- **Exercise prompt**
What is needed is an exact copy of the lines in the entries below from the one holding "How dance/movement therapy" through the one holding "urn, Massachusetts, 01801", pictures excluded.

═══ Data extracts

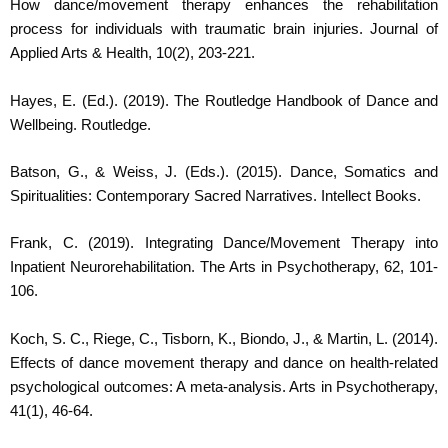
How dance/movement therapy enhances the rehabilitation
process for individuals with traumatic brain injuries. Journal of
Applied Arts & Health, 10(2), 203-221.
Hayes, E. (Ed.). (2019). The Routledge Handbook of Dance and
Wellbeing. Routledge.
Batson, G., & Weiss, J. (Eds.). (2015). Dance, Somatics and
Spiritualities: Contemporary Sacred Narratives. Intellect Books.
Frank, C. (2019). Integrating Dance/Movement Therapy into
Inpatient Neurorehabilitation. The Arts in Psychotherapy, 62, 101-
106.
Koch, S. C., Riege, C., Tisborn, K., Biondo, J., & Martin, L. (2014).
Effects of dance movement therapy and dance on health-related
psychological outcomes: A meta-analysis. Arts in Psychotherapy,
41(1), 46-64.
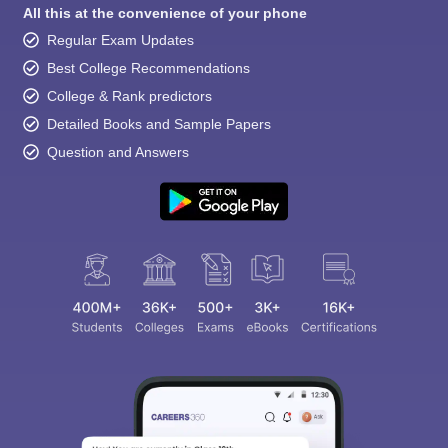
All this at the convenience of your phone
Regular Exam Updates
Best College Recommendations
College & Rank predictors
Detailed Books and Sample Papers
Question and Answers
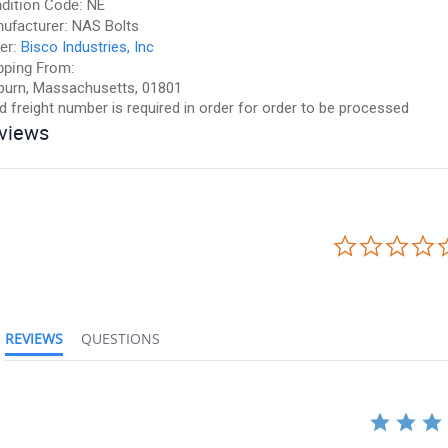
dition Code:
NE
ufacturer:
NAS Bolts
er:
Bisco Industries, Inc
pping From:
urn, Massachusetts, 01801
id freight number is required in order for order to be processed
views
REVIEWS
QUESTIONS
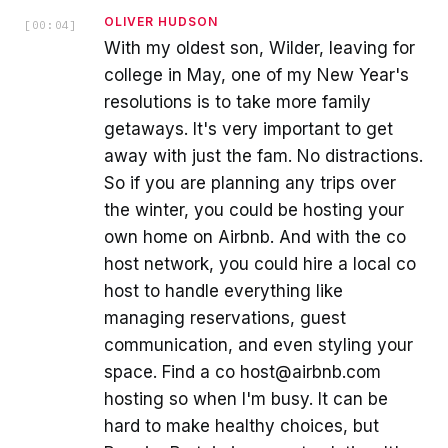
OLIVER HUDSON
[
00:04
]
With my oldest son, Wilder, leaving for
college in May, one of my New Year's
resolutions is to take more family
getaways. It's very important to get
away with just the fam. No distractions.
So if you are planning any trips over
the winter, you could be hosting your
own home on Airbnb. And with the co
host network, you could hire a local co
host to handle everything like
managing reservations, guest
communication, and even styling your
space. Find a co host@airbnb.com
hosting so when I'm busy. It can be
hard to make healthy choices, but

══════
═══ Data extracts

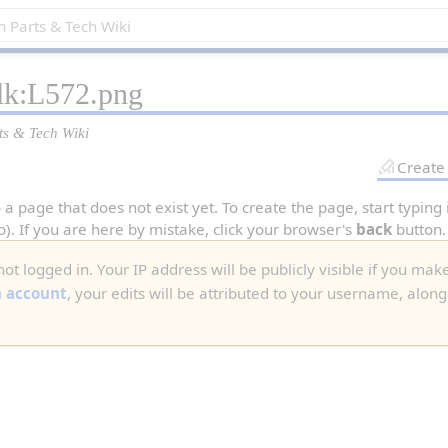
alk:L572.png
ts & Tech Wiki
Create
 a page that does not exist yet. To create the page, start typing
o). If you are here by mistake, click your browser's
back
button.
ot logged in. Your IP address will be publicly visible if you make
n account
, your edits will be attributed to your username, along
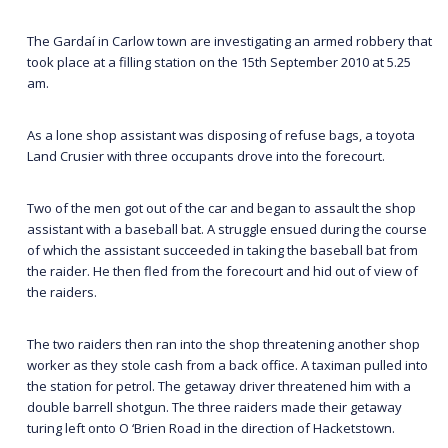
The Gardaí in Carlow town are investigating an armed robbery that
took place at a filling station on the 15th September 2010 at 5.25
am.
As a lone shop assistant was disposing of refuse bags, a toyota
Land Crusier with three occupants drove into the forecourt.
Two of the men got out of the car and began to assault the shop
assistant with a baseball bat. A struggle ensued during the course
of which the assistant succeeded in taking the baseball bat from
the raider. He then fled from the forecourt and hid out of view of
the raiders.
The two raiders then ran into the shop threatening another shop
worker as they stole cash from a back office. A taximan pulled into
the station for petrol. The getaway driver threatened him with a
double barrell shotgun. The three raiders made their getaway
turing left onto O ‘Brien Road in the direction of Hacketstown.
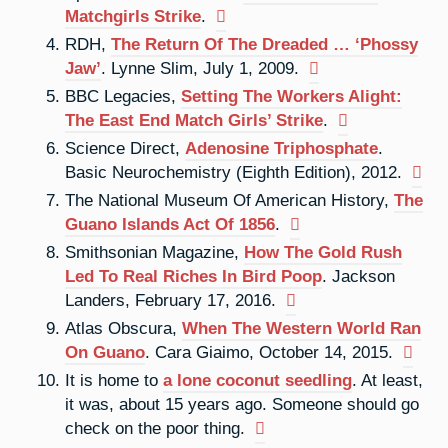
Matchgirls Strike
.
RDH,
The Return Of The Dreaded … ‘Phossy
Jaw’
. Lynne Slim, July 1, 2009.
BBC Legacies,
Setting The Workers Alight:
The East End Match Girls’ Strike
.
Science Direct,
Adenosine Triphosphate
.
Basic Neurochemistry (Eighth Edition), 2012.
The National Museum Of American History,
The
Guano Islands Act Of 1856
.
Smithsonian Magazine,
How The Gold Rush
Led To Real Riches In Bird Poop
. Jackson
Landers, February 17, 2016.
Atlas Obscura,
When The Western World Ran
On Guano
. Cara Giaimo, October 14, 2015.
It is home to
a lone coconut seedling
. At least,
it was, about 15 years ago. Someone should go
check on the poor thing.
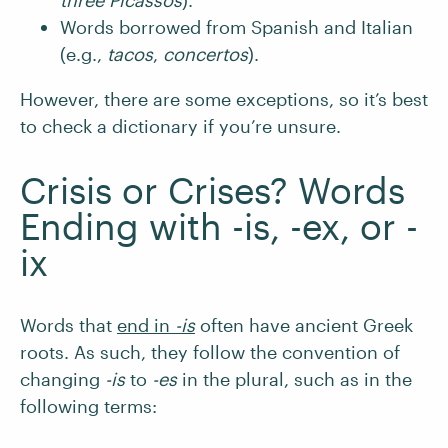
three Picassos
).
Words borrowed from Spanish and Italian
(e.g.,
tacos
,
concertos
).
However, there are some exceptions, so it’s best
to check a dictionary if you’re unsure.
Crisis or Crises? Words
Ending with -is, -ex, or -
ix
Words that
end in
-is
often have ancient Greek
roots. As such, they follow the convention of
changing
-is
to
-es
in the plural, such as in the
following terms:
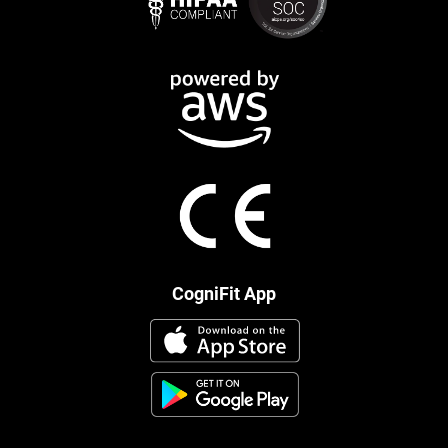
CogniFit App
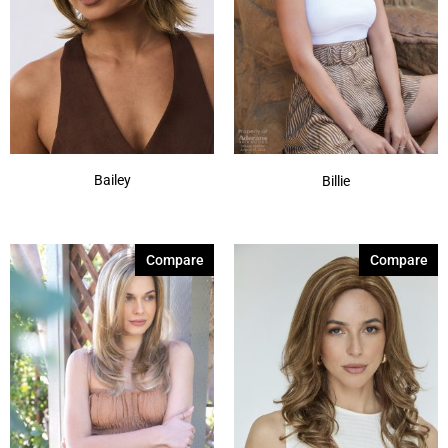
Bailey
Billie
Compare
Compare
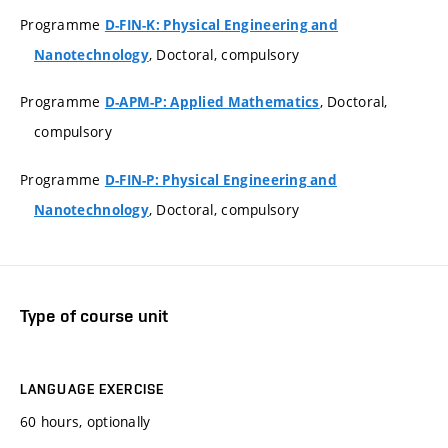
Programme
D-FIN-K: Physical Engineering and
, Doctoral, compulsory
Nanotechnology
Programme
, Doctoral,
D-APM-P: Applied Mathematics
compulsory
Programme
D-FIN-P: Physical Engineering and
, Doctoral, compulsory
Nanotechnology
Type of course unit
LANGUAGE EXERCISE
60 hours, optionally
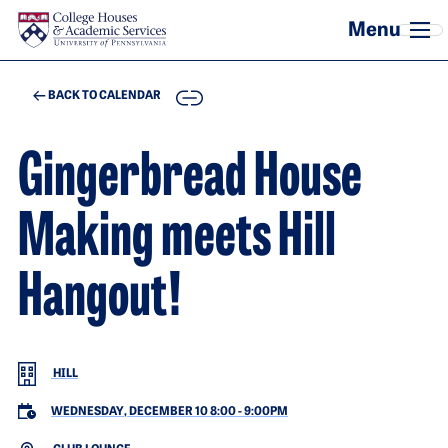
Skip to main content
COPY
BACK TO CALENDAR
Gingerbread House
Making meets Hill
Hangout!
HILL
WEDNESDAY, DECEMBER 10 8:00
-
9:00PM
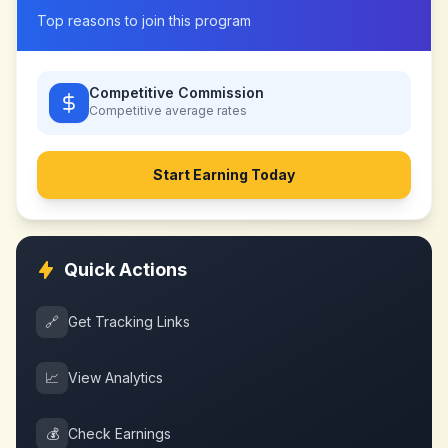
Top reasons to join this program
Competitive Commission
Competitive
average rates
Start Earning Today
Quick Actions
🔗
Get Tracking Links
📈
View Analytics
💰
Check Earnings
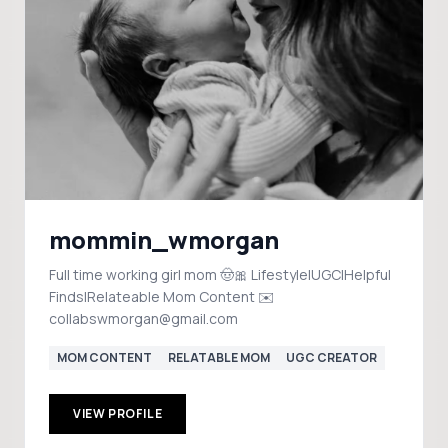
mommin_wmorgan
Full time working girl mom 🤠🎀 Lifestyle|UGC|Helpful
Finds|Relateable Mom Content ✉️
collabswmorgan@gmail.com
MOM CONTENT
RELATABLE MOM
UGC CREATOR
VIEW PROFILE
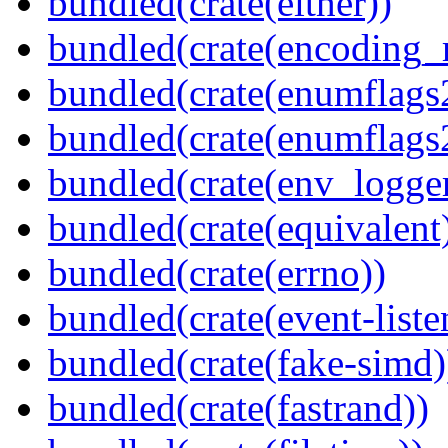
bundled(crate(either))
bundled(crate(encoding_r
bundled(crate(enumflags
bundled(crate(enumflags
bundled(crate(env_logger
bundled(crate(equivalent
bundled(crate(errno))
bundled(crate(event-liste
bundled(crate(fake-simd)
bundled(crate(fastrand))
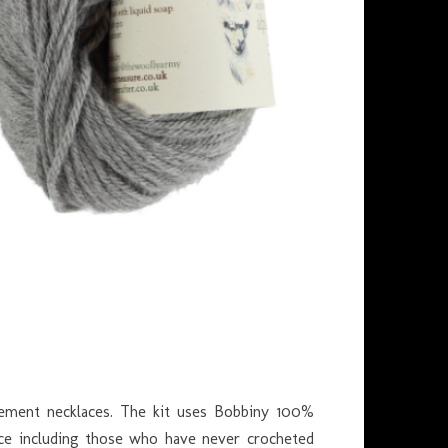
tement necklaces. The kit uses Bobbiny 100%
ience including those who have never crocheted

══════
═══ Data extracts

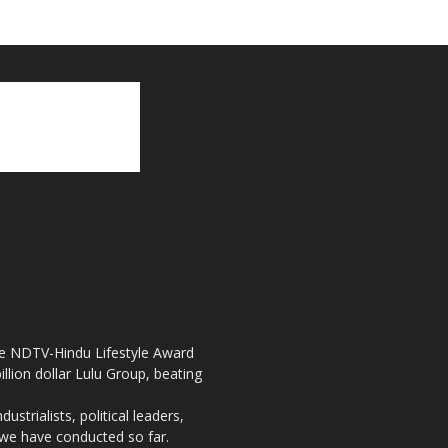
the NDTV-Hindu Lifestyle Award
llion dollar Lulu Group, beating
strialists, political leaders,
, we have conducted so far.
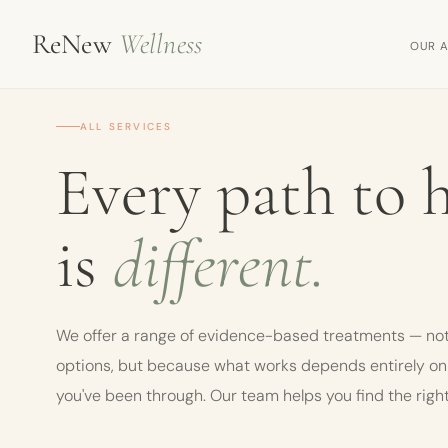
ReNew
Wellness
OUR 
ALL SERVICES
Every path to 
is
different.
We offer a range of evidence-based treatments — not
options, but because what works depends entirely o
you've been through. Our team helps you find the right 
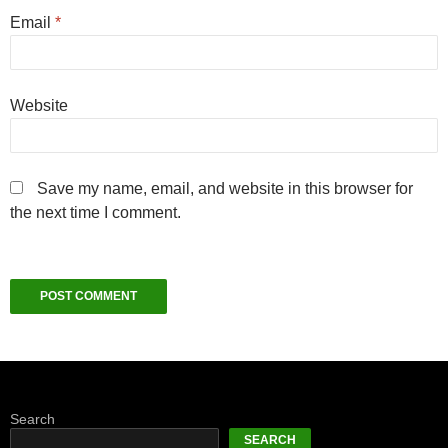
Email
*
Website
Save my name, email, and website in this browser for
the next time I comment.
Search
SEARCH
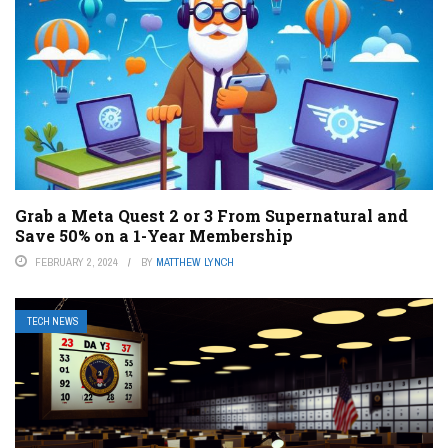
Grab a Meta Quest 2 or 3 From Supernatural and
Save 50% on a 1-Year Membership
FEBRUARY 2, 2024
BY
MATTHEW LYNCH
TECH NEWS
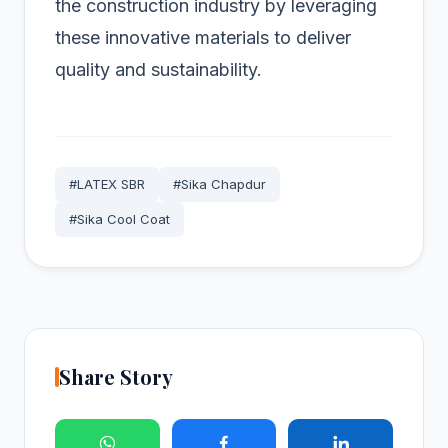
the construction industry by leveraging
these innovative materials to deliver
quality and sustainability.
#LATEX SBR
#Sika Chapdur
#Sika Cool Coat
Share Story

══════

- **Answer below**
How dance/movement therapy enhances the rehabilitation
process for individuals with traumatic brain injuries. Journal of
Applied Arts & Health, 10(2), 203-221.
Hayes, E. (Ed.). (2019). The Routledge Handbook of Dance and
Wellbeing. Routledge.
Batson, G., & Weiss, J. (Eds.). (2015). Dance, Somatics and
Spiritualities: Contemporary Sacred Narratives. Intellect Books.
Frank, C. (2019). Integrating Dance/Movement Therapy into
Inpatient Neurorehabilitation. The Arts in Psychotherapy, 62, 101-
106.
Koch, S. C., Riege, C., Tisborn, K., Biondo, J., & Martin, L. (2014).
Effects of dance movement therapy and dance on health-related
psychological outcomes: A meta-analysis. Arts in Psychotherapy,
41(1), 46-64.
All this at the convenience of your phone
Regular Exam Updates
Best College Recommendations
College & Rank predictors
Detailed Books and Sample Papers
Question and Answers
dition Code:
NE
ufacturer:
NAS Bolts
er:
Bisco Industries, Inc
pping From:
urn, Massachusetts, 01801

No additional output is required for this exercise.